Defining ‘A Good Man’
Bill Richardson, Dad Earl, and Building and Crossing Bridges
An essay by Jody Ewing
December 30, 2007
With great men come great stories. Some can be told quickly, summarized in a paragraph here or wrapped up in a tale’s ending there.
Others beg a lifetime to tell.
And, as writers like me struggle to convey the ineffable, these great men around us march forward every day to face down countless challenges few ever witness except those whose lives are altered in the wake.
I count myself among the lucky; I’ve not only witnessed greatness up close, but been allowed time to shine spotlights into lives wrapped by others in red and blue hues that when carefully opened unleashed spectacular prisms against the sky.
My rainbow arrived – as most do – after a long hard rain. I’d been sitting at my desk trying to write a chapter’s end to a book I’d hoped to finish weeks before, but words didn’t come so easily these days. They hadn’t really, not since the burglars cut the copper propane lines in my folks’ rural rental home and let it fill with gas to later explode with my stepfather Earl inside.
Six days after his funeral when Mom got her invasive breast cancer diagnosis, the words didn’t come any easier.
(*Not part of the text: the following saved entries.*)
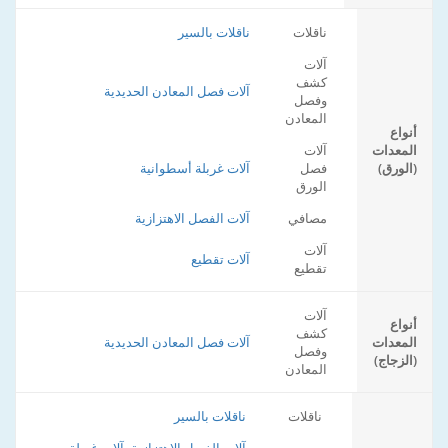
ناقلات
ناقلات بالسير
آلات
كشف
آلات فصل المعادن الحديدية
وفصل
المعادن
أنواع
المعدات
آلات
(الورق)
فصل
آلات غربلة أسطوانية
الورق
مصافي
آلات الفصل الاهتزازية
آلات
آلات تقطيع
تقطيع
آلات
أنواع
كشف
المعدات
آلات فصل المعادن الحديدية
وفصل
(الزجاج)
المعادن
ناقلات
ناقلات بالسير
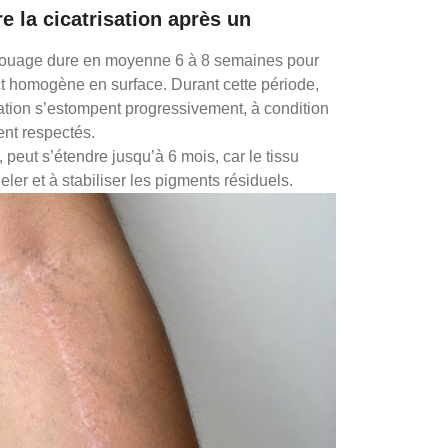
 la cicatrisation après un
tatouage dure en moyenne 6 à 8 semaines pour
t homogène en surface. Durant cette période,
tion s’estompent progressivement, à condition
ent respectés.
 peut s’étendre jusqu’à 6 mois, car le tissu
eler et à stabiliser les pigments résiduels.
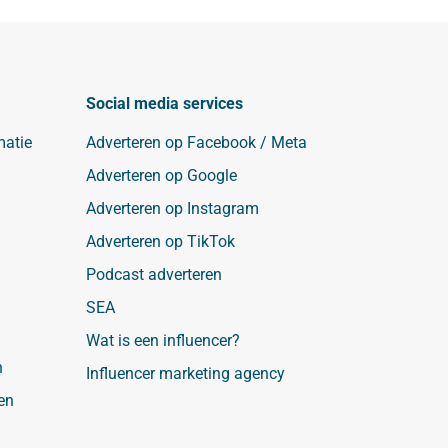
Social media services
matie
Adverteren op Facebook / Meta
Adverteren op Google
Adverteren op Instagram
Adverteren op TikTok
Podcast adverteren
SEA
Wat is een influencer?
n
Influencer marketing agency
en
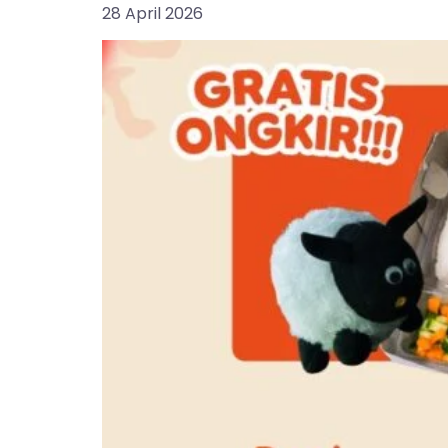
28 April 2026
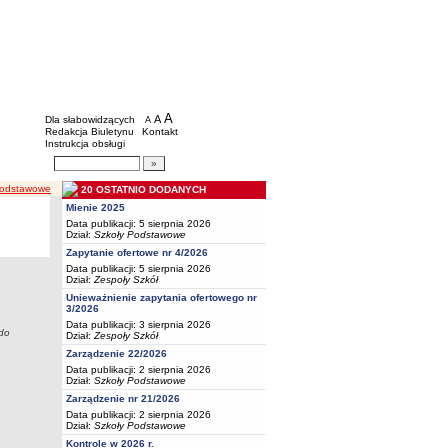
BIP - Oświata Częstochowa
Menu dodatkowe
A
powiększ czcionkę
A
standardowy rozmiar czcionki
Dla słabowidzących
A
pomniejsz czcionkę
Redakcja Biuletynu
Kontakt
Instrukcja obsługi
Wyszukiwarka artykułów
Szukaj
podstawowe
20 OSTATNIO DODANYCH
Mienie 2025
Data publikacji: 5 sierpnia 2026
Dział:
Szkoły Podstawowe
Zapytanie ofertowe nr 4/2026
Data publikacji: 5 sierpnia 2026
Dział:
Zespoły Szkół
Unieważnienie zapytania ofertowego nr
3/2026
Data publikacji: 3 sierpnia 2026
 do
Dział:
Zespoły Szkół
Zarządzenie 22/2026
Data publikacji: 2 sierpnia 2026
Dział:
Szkoły Podstawowe
Zarządzenie nr 21/2026
Data publikacji: 2 sierpnia 2026
Dział:
Szkoły Podstawowe
Kontrole w 2026 r.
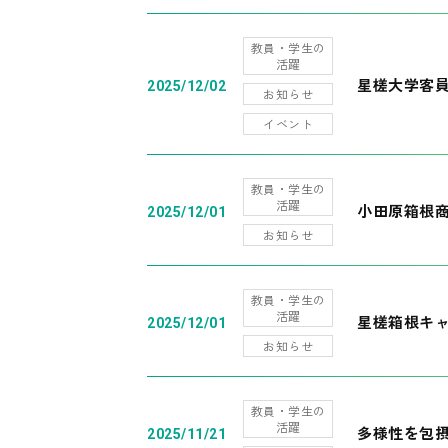
教員・学生の
活躍
星槎大学客
2025/12/02
お知らせ
イベント
教員・学生の
活躍
小田原箱根
2025/12/01
お知らせ
教員・学生の
活躍
星槎箱根キ
2025/12/01
お知らせ
教員・学生の
活躍
多様性を包摂
2025/11/21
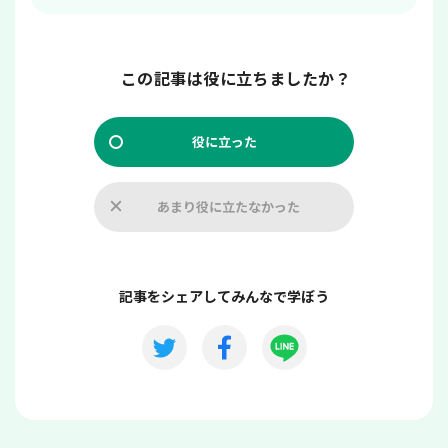
この記事は役に立ちましたか？
役に立った
あまり役に立たなかった
記事をシェアしてみんなで学ぼう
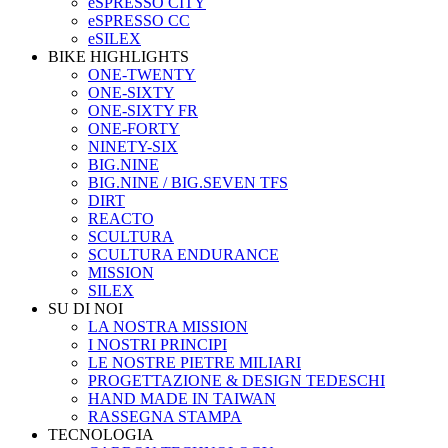
eSPRESSO CITY
eSPRESSO CC
eSILEX
BIKE HIGHLIGHTS
ONE-TWENTY
ONE-SIXTY
ONE-SIXTY FR
ONE-FORTY
NINETY-SIX
BIG.NINE
BIG.NINE / BIG.SEVEN TFS
DIRT
REACTO
SCULTURA
SCULTURA ENDURANCE
MISSION
SILEX
SU DI NOI
LA NOSTRA MISSION
I NOSTRI PRINCIPI
LE NOSTRE PIETRE MILIARI
PROGETTAZIONE & DESIGN TEDESCHI
HAND MADE IN TAIWAN
RASSEGNA STAMPA
TECNOLOGIA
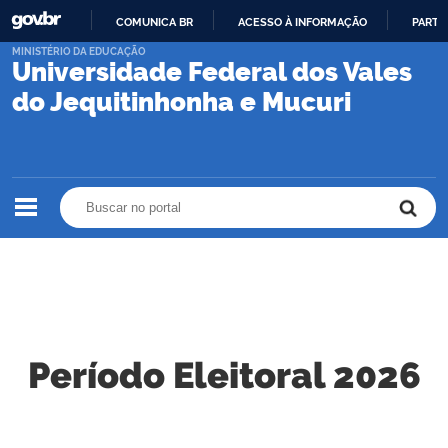
COMUNICA BR
ACESSO À INFORMAÇÃO
PARTI
IR
MINISTÉRIO DA EDUCAÇÃO
Universidade Federal dos Vales
PARA
O
do Jequitinhonha e Mucuri
CONTEÚDO
Buscar no portal
Buscar no portal
Período Eleitoral 2026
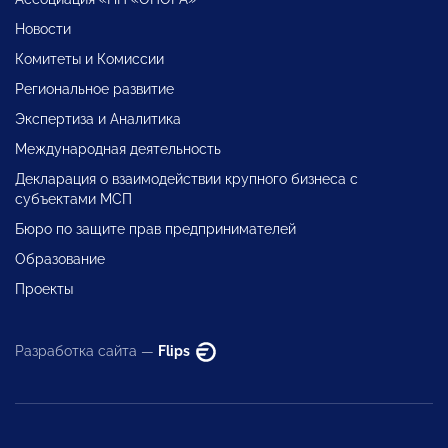
Новости
Комитеты и Комиссии
Региональное развитие
Экспертиза и Аналитика
Международная деятельность
Декларация о взаимодействии крупного бизнеса с
субъектами МСП
Бюро по защите прав предпринимателей
Образование
Проекты
Разработка сайта —
Flips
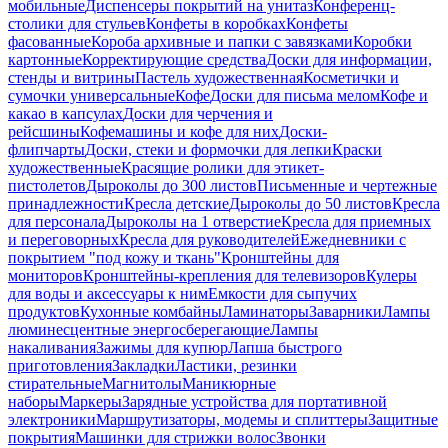
мобильные
Диспенсеры покрытий на унитаз
Конференц-
столики для стульев
Конфеты в коробках
Конфеты
фасованные
Короба архивные и папки с завязками
Коробки
картонные
Корректирующие средства
Доски для информации,
стенды и витрины
Пастель художественная
Косметички и
сумочки универсальные
Кофе
Доски для письма мелом
Кофе и
какао в капсулах
Доски для черчения и
рейсшины
Кофемашины и кофе для них
Доски-
флипчарты
Доски, стеки и формочки для лепки
Краски
художественные
Красящие ролики для этикет-
пистолетов
Дыроколы до 300 листов
Письменные и чертежные
принадлежности
Кресла детские
Дыроколы до 50 листов
Кресла
для персонала
Дыроколы на 1 отверстие
Кресла для приемных
и переговорных
Кресла для руководителей
Ежедневники с
покрытием "под кожу и ткань"
Кронштейны для
мониторов
Кронштейны-крепления для телевизоров
Кулеры
для воды и аксессуары к ним
Емкости для сыпучих
продуктов
Кухонные комбайны
Ламинаторы
Заварники
Лампы
люминесцентные энергосберегающие
Лампы
накаливания
Зажимы для купюр
Лапша быстрого
приготовления
Закладки
Ластики, резинки
стирательные
Магнитолы
Маникюрные
наборы
Маркеры
Зарядные устройства для портативной
электроники
Маршрутизаторы, модемы и сплиттеры
Защитные
покрытия
Машинки для стрижки волос
Звонки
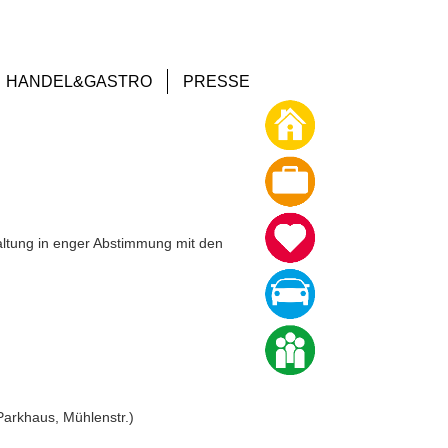
HANDEL&GASTRO
PRESSE
ltung in enger Abstimmung mit den
Parkhaus, Mühlenstr.)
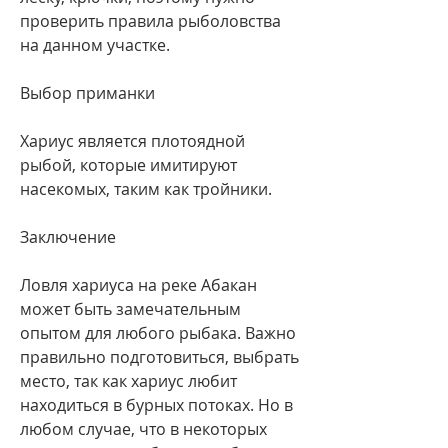
проверить правила рыболовства 
на данном участке.
Выбор приманки
Хариус является плотоядной 
рыбой, которые имитируют 
насекомых, таким как тройники.
Заключение
Ловля хариуса на реке Абакан 
может быть замечательным 
опытом для любого рыбака. Важно 
правильно подготовиться, выбрать 
место, так как хариус любит 
находиться в бурных потоках. Но в 
любом случае, что в некоторых 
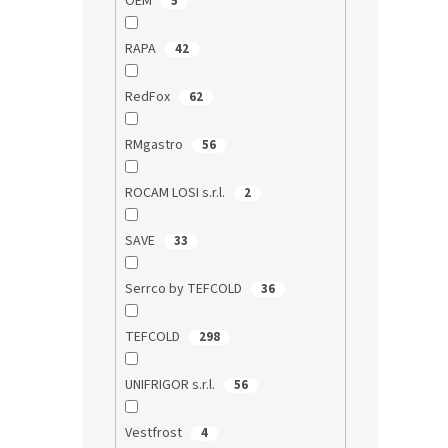
OEM
5
RAPA
42
RedFox
62
RMgastro
56
ROCAM LOSI s.r.l.
2
SAVE
33
Serrco by TEFCOLD
36
TEFCOLD
298
UNIFRIGOR s.r.l.
56
Vestfrost
4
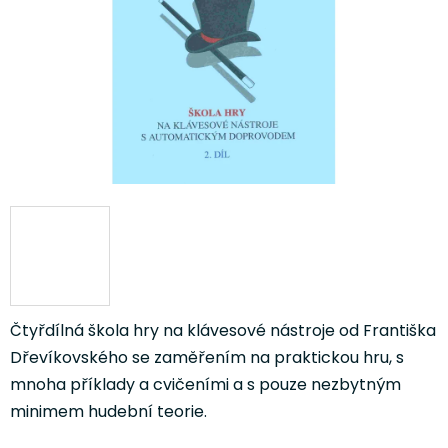
hvězdiček.
Čtyřdílná škola hry na klávesové nástroje od Františka
Dřevíkovského se zaměřením na praktickou hru, s
mnoha příklady a cvičeními a s pouze nezbytným
minimem hudební teorie.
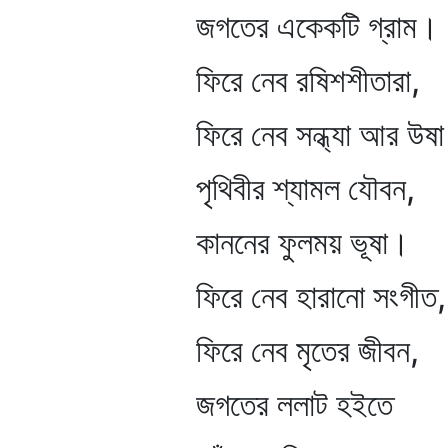
জগতের একেকটি গ্রাম।
ফিরে নেব রষিশশীতারা,
ফিরে নেব সন্ধ্যা আর উষা
পৃথিবীর শ্যামল যৌবন,
কাননের ফুলময় ভূষা।
ফিরে নেব হারানো সংগীত,
ফিরে নেব মৃতের জীবন,
জগতের ললাট হইতে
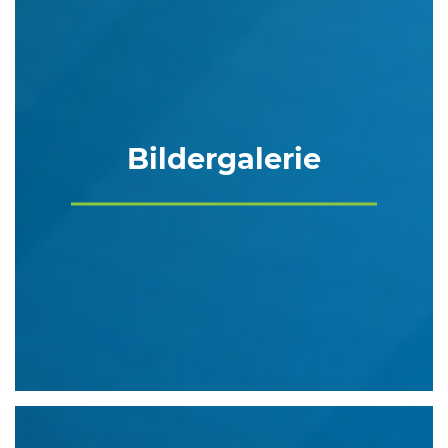
Bildergalerie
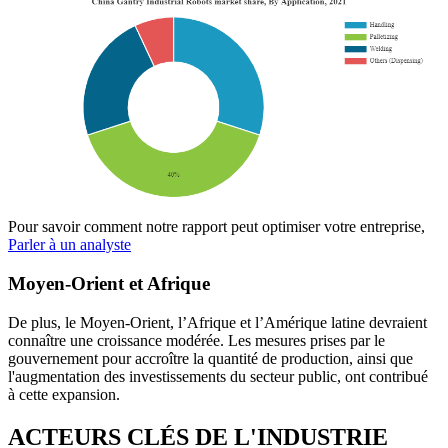
Pour savoir comment notre rapport peut optimiser votre entreprise,
Parler à un analyste
Moyen-Orient et Afrique
De plus, le Moyen-Orient, l’Afrique et l’Amérique latine devraient
connaître une croissance modérée. Les mesures prises par le
gouvernement pour accroître la quantité de production, ainsi que
l'augmentation des investissements du secteur public, ont contribué
à cette expansion.
ACTEURS CLÉS DE L'INDUSTRIE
And, after all, with a title like “Kids, Dogs, and Democrats Running Wild: Campaigning for Sanity in Iowa,” readers would expect a healthy dose of humor.
My hands hung suspended over the keyboard, waiting for inspiration’s return, when suddenly my office door swung open and I looked up to see my partner, Dennis Ryan, standing there.
Frequent interruptions, I learned early on, are standard fare when couples work from home, and more decisively so when both are as actively engaged politically as we tend to be. This time, though, he didn’t come in and kept his right hand on the doorknob as if he might need to make a hasty retreat.
“What?” I asked, my fingers still poised midair. But I recognized the look – the one that always accompanies bad news. I didn’t want any more bad news.
“Word is Richardson’s pulling out … calling it quits,” he said.
The syllables coiled around my neck and began to squeeze. He wouldn’t. Not the Bill Richardson I knew. I shook them loose and managed one word: “No.”
Governor Richardson had walked into my family’s life and given us hope at a time when we needed it most. He couldn’t just walk away from a Presidential campaign right when America most needed him.
Though Dennis supported another candidate, he’d taken no glee in delivering the news – news that in fact proved nothing more than rumors – because he knew what Richardson’s winning meant to me. The truth is, I suspected Dennis used dissent as a ruse to resurrect the fighter, and the writer, in me, to force me to hit the keyboard running and then stand up and roar to Iowa caucus-goers how a diplomat named Bill and an Iowan named Earl built and crossed a bridge between their two worlds without ever having met.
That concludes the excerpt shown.